Former BBC presenters often switch sides to make a better pension for themselves, so the best of luck former sacked Sunday newspaper editor Mr Neil, to archaeologist Mr Oliver, and convincing teleprompter reader Mr McCoy for making the best of last of the television summer wine.

The best news Saudi and American and money can buy  Photograph: UK Free TV
The best news Saudi and American and money can buy Photograph: UK Free TV
published on UK Free TV

It is unlikely to last awfully long.

It seems unlikely for GB News to last be long-running service because although £60 million sounds like an awful lot of money, but it has not bought a place anywhere near the top of the TV menu.  ITN runs the news for ITV/STV, Channel 4 and Channel 5 on £136 million a year and that does not include a 24/7 news-only broadcast channel, only three hours a night.    BBC News’s various outputs (BBC News channel, BBC World News, BBC regional news) costs many hundreds of millions of pounds a year to run. 

According to City AM £20m of the money for “G B News” came from US media giant Discovery, Inc. based in New York. The remainder is from Dubai-based investment firm Legatum and hedge fund manager Sir Paul Marshall:  perhaps it should be called “Dubai Discovery-Inc News”?  

 

It has somewhat limited coverage.

The channel will be broadcast on Freeview multiplex com6.  This means less than three quarters of homes will be able to even receive the Freeview signal. (Multiplex COM6 - ARQB - Arqiva B: broadcasting to 19.8m UK homes from 80 masts ).   This means that the of the 44% of homes that use Freeview, only three quarters of them will be able to watch the new channel, makes 32.9% of homes. 

If the channel is on Sky that will add another possible 30.1% of homes (8.38m/27.8m) and Freesat homes are now 3.8% (1.07m/27.8m). 

In total no more than 66.8% of homes will be capable of watching. 

 

It is as far down the programme guide as you can go.

One of the problems for new UK TV channels that are not public service broadcasting channels is that the legal rules for EPG positions means that after the top slots go to BBC, and the public service broadcasting channels (ITV/STV/UTV, Channel 4, Channel 5) are then allocated on a first come first-served basis.  

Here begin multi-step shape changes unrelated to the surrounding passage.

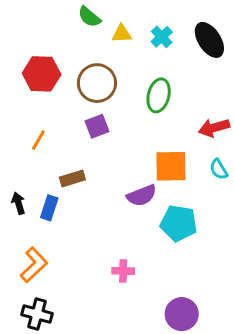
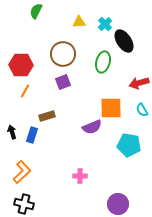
green semicircle: (89, 17) -> (36, 11), moved, turned 77
black ellipse: (209, 40) -> (124, 41), moved
red hexagon: (42, 74) -> (21, 65), moved
cyan pentagon: (179, 223) -> (129, 145), moved

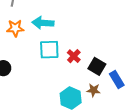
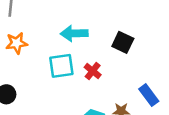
cyan arrow: (43, 23) -> (74, 33), moved
black square: (97, 66) -> (123, 42), moved

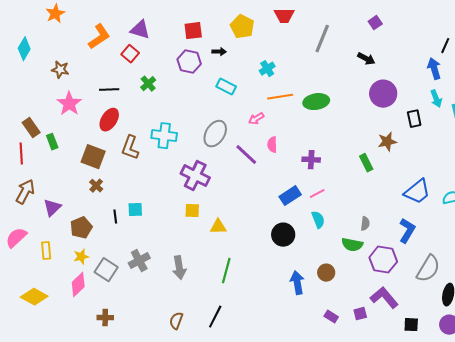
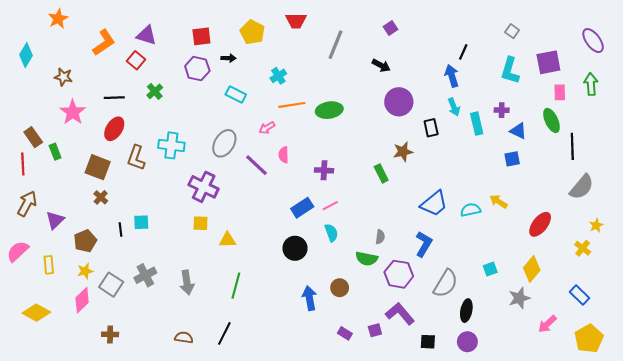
brown semicircle: (176, 321) -> (184, 338), turned 78

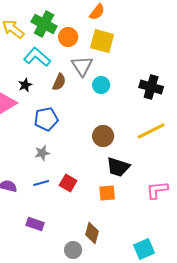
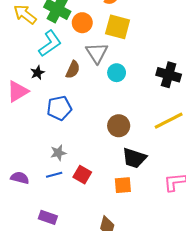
cyan L-shape: (37, 57) -> (50, 44), turned 104
gray star: (42, 153) -> (58, 153), moved

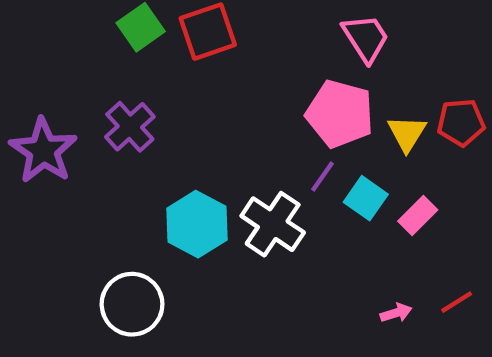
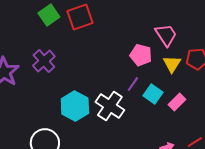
pink trapezoid: (366, 38) -> (166, 35), moved
pink pentagon: (340, 114) -> (141, 55), size x0.7

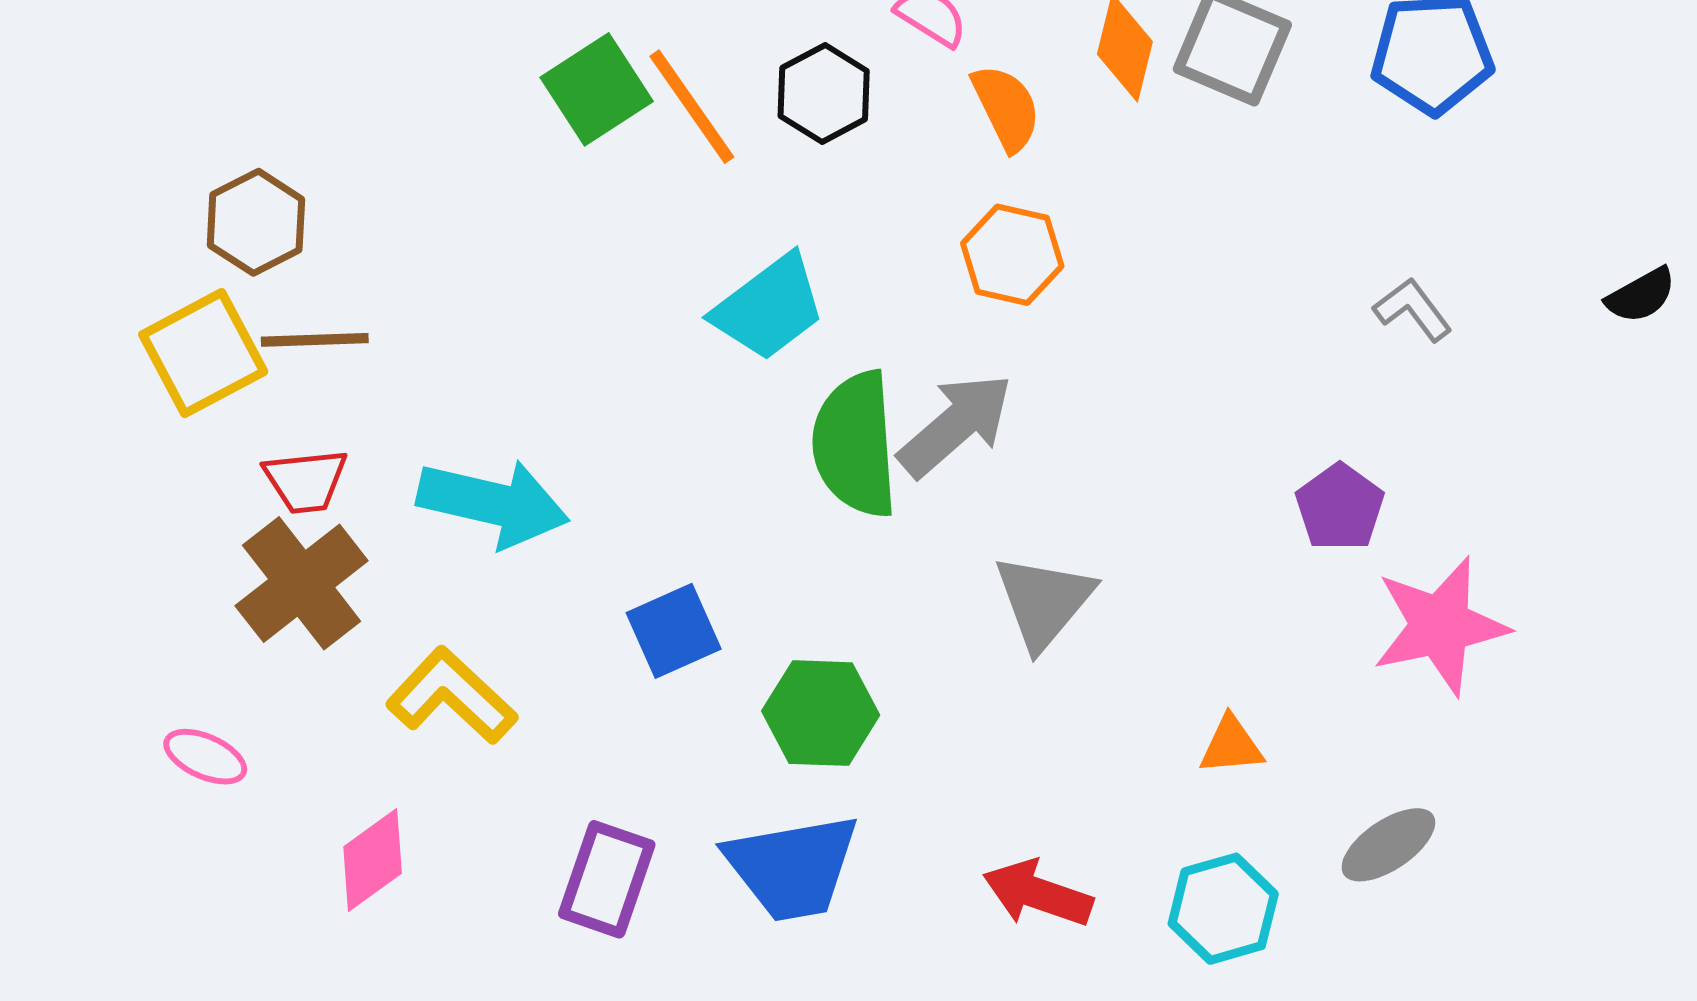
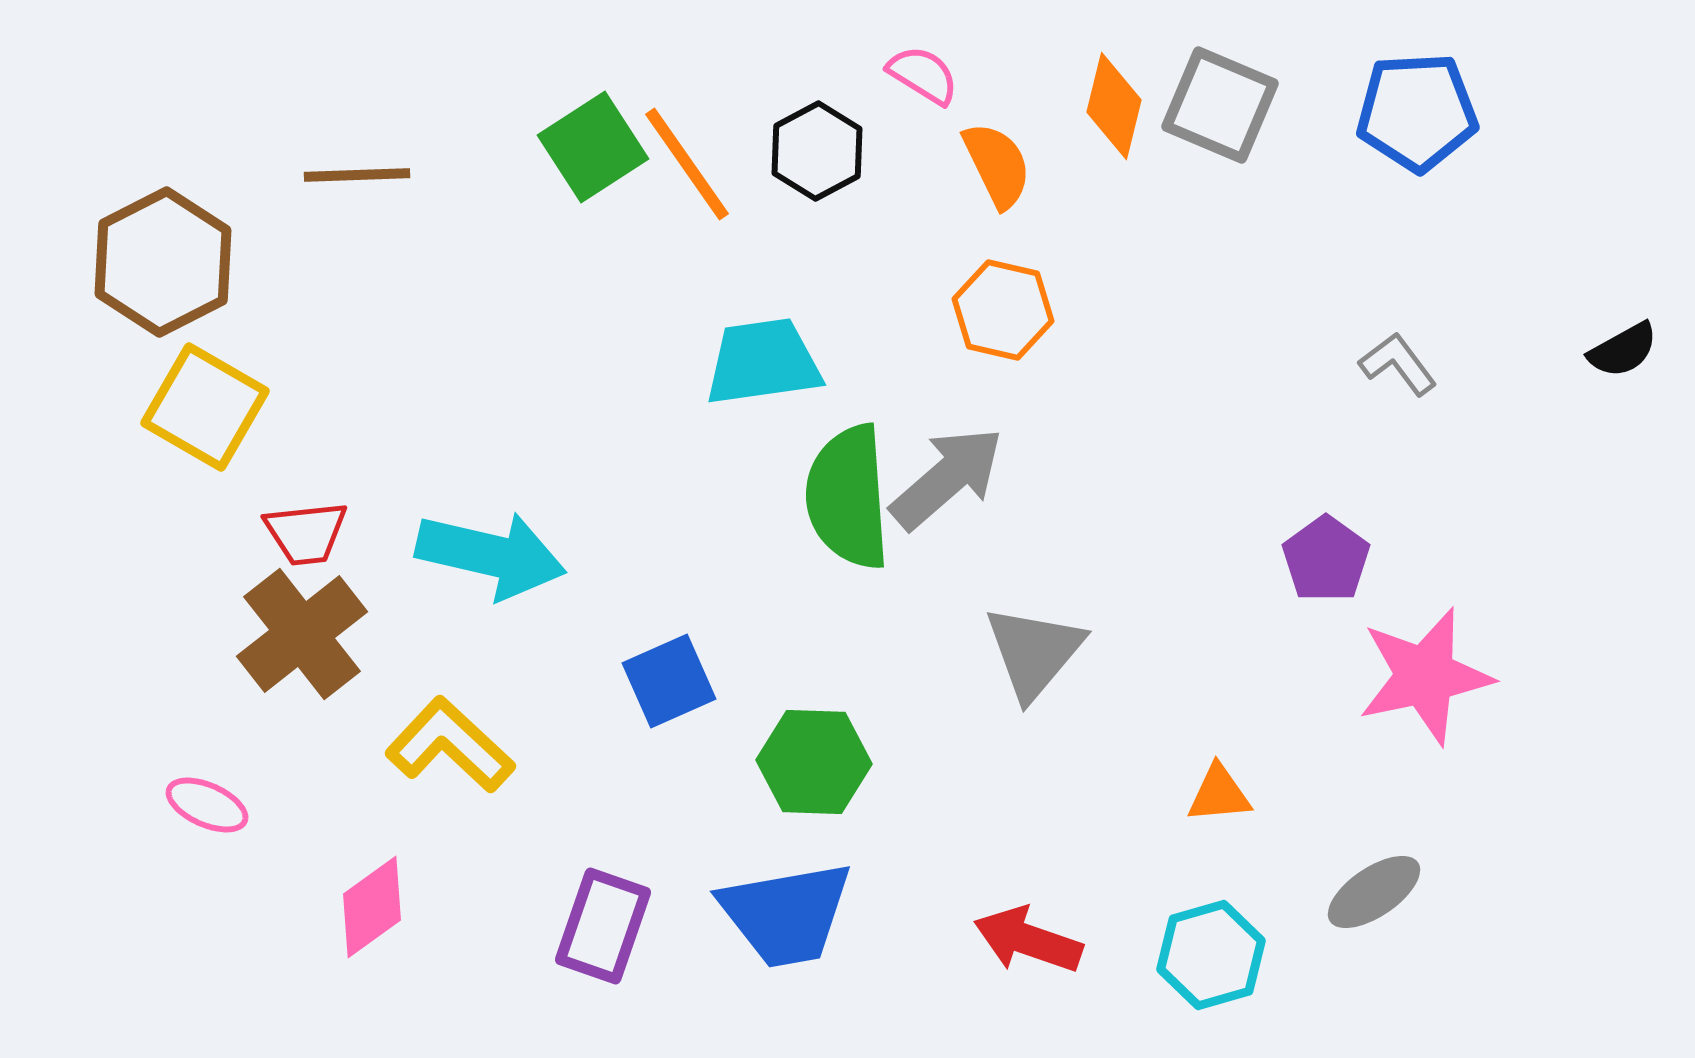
brown hexagon: (256, 222) -> (163, 262), moved, size x1.4
cyan trapezoid: (769, 307) -> (763, 362), turned -151
brown line: (315, 340) -> (357, 175), moved
yellow square: (203, 353) -> (205, 407), turned -32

The rules also say that without broadcasting anything for at last two hours a day the slot is lost.   But any spaces vacated this way caused a shuffle of the channel numbers to make the free slot at the end (in the 90s on Freeview).  Each broadcaster can shuffle around their own channel allocations, so UKTV can move Dave, Drama, and Yesterday, but the slots cannot be sold off.

This means that Freeview channel 236 is literally 118 presses of channel down from the old home of Mr Neil and Mr Oliver.    Fans of Mr McCoy will find him only 20 channels down, but no longer in High Definition.   This is important because time and again viewers still trust what is on the single-digit Freeview channels and do not seek out the same people when they jump ship.   The remaining British viewers of broadcast TV do not really watch news shows after 7pm and before 10pm: there are such shows on at 8pm on ITV+1, BBC FOUR and 9pm on BBC Scotland and they not watched by many homes.   People expect their peak time TV to entertain!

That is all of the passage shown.